Work instruction: In the listing below, the lines starting with the line with "Menor densidad calór" and going on through the line with "productie van tapijten, vloerkleden, keramische" are to be reproduced exactly, and only those.

Data excerpts:

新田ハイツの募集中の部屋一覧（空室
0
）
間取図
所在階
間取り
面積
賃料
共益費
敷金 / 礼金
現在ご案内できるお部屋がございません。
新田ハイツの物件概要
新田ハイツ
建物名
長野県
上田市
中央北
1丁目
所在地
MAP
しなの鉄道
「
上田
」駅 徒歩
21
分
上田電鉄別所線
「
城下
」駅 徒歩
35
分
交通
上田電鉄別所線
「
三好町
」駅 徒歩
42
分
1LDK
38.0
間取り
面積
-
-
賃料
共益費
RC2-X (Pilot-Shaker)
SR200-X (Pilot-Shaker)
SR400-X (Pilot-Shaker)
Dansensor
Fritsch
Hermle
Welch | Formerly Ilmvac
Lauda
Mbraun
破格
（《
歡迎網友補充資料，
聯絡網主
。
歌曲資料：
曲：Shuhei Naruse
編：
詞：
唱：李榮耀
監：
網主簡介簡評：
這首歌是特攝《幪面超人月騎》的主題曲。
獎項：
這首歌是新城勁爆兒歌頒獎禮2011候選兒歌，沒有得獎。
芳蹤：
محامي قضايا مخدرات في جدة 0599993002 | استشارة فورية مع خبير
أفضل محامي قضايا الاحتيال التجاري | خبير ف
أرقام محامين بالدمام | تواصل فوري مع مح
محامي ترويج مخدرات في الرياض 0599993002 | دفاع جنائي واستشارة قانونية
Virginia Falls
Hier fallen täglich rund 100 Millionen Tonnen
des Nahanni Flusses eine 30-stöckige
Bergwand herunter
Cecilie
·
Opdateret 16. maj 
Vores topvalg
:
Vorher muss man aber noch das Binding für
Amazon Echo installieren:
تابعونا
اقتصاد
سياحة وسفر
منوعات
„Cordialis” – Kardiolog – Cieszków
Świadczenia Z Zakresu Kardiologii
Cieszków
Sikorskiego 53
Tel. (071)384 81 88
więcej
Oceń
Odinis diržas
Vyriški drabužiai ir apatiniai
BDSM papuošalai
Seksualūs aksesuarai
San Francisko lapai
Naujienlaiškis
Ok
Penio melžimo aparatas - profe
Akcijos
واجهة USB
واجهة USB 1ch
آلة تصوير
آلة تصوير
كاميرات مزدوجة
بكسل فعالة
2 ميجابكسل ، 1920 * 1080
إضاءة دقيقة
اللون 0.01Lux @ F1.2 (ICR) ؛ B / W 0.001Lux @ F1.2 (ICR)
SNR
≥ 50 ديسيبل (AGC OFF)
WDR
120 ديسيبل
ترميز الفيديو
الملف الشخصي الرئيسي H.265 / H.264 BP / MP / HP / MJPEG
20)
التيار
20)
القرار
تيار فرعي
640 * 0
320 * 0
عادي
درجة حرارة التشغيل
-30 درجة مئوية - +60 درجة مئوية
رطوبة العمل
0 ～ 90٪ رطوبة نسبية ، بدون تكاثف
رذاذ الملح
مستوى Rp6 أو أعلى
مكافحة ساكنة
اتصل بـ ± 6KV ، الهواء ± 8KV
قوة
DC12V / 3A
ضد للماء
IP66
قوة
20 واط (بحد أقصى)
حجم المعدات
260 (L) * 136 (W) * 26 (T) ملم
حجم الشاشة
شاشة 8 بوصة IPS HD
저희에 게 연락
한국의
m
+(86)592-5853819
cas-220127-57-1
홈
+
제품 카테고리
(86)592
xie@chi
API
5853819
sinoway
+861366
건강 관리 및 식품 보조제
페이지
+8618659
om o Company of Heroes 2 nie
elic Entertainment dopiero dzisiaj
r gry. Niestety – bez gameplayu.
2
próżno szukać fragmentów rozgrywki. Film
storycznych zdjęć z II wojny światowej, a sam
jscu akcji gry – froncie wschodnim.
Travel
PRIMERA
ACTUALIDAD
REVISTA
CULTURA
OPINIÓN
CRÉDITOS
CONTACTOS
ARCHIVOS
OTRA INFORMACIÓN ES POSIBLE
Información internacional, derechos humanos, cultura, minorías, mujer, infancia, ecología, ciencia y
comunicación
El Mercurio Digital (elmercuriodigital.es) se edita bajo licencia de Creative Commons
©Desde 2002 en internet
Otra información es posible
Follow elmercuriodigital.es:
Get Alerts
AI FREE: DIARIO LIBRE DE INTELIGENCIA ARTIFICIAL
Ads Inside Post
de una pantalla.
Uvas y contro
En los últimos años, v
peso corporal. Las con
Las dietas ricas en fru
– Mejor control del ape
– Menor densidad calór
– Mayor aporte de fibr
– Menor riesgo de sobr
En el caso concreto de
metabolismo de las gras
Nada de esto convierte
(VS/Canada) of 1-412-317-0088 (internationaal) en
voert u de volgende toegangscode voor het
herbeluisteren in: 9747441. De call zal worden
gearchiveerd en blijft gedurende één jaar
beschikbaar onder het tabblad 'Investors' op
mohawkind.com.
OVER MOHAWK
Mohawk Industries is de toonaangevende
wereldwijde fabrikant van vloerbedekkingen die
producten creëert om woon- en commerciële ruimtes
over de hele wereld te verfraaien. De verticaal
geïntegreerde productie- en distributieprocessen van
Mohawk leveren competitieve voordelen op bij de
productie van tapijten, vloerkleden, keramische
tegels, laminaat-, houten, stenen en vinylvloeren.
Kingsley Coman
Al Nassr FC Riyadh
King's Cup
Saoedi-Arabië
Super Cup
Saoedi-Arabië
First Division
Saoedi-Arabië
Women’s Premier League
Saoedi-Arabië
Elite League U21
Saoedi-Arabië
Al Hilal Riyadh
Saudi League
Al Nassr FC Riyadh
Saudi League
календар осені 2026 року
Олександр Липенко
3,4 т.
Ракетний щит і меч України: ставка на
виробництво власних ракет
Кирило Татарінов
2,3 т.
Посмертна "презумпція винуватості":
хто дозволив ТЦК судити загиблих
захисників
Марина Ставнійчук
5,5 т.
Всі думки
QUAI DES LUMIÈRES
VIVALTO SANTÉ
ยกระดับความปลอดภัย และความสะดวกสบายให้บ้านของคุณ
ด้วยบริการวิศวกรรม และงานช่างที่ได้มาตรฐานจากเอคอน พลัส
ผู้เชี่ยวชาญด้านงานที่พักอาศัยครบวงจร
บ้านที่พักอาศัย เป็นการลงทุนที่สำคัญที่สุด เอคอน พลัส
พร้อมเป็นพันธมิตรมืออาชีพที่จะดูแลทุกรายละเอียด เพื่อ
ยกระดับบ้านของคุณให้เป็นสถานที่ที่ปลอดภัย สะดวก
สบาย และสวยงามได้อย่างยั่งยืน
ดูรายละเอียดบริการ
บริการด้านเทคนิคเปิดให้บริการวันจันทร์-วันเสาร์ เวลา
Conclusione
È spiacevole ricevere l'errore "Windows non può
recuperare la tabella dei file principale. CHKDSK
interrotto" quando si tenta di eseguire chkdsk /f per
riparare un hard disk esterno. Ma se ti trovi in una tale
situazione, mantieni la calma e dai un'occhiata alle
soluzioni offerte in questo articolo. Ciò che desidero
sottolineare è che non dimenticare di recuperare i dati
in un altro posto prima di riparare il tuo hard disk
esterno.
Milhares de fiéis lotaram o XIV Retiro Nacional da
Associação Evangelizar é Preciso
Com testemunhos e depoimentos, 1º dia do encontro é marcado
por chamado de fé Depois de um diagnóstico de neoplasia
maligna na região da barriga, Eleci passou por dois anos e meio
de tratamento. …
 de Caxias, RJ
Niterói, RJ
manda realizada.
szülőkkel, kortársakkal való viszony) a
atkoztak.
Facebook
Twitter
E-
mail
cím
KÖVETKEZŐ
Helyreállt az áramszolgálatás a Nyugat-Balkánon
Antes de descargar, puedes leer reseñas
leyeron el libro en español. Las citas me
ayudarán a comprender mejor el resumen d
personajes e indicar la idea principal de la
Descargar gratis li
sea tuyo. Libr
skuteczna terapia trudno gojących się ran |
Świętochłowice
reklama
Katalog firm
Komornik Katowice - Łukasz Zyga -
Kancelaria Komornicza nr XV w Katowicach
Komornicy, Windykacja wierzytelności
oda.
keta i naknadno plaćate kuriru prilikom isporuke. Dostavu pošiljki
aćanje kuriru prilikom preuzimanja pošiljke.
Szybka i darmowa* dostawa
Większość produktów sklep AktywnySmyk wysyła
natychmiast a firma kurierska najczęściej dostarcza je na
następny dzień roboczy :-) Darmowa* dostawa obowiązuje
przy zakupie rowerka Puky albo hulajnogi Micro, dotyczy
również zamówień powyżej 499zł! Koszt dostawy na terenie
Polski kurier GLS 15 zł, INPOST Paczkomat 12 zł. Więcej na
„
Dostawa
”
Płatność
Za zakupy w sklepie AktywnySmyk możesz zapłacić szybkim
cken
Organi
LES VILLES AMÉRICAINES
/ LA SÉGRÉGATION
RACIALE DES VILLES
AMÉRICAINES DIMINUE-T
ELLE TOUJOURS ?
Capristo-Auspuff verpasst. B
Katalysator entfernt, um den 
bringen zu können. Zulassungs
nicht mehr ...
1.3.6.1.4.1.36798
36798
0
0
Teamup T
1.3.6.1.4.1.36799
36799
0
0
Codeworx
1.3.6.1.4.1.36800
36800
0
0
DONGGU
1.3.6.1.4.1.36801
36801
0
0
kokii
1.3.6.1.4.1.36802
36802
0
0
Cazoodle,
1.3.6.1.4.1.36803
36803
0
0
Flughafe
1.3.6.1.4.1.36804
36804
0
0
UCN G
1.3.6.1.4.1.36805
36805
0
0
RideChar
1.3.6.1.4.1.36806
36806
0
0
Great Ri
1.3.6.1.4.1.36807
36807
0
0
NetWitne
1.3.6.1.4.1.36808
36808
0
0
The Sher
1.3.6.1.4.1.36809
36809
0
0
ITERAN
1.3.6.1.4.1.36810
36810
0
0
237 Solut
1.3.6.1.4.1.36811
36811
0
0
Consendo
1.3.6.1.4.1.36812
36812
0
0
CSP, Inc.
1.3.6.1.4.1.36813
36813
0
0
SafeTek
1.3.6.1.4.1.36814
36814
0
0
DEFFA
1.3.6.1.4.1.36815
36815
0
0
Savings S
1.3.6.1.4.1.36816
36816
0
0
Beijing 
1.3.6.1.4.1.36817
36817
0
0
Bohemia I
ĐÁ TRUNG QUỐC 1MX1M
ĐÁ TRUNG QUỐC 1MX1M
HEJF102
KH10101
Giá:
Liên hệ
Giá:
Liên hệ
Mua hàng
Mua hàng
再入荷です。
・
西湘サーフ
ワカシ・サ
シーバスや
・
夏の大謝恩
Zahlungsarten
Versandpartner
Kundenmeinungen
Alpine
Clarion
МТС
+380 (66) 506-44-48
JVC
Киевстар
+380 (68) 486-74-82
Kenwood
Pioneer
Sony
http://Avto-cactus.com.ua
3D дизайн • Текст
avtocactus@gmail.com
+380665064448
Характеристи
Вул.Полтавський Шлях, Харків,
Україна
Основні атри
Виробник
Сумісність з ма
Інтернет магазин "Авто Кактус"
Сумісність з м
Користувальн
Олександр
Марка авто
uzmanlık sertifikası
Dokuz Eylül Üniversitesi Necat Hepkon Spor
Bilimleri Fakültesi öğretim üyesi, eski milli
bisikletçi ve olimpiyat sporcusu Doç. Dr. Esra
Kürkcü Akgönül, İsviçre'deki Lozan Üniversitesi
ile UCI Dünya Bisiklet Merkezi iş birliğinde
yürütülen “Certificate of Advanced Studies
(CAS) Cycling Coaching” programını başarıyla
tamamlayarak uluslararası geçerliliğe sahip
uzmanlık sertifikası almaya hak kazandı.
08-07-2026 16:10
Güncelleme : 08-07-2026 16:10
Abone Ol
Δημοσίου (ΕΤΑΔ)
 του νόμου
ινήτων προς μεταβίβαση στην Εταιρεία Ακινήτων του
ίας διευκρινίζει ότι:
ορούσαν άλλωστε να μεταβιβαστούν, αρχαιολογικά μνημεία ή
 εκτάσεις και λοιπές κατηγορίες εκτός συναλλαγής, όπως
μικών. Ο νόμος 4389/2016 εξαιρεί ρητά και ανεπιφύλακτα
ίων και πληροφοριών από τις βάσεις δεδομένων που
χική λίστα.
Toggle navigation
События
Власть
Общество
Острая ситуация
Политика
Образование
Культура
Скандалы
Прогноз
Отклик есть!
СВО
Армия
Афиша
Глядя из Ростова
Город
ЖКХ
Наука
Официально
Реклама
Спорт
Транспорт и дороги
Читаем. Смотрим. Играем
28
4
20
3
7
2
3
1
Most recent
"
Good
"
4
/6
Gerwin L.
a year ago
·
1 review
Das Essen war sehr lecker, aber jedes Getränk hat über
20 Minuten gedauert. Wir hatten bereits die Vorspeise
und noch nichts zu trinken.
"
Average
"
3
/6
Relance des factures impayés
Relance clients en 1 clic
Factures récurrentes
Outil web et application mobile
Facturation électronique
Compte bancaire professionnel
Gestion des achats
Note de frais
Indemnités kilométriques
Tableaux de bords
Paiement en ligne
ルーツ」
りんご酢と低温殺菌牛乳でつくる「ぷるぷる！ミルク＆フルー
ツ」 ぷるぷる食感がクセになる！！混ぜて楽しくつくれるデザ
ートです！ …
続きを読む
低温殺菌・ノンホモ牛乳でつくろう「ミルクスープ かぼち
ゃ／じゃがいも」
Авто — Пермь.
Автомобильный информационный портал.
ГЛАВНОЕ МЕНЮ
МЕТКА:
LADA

Output:
– Menor densidad calór
– Mayor aporte de fibr
– Menor riesgo de sobr
En el caso concreto de
metabolismo de las gras
Nada de esto convierte
(VS/Canada) of 1-412-317-0088 (internationaal) en
voert u de volgende toegangscode voor het
herbeluisteren in: 9747441. De call zal worden
gearchiveerd en blijft gedurende één jaar
beschikbaar onder het tabblad 'Investors' op
mohawkind.com.
OVER MOHAWK
Mohawk Industries is de toonaangevende
wereldwijde fabrikant van vloerbedekkingen die
producten creëert om woon- en commerciële ruimtes
over de hele wereld te verfraaien. De verticaal
geïntegreerde productie- en distributieprocessen van
Mohawk leveren competitieve voordelen op bij de
productie van tapijten, vloerkleden, keramische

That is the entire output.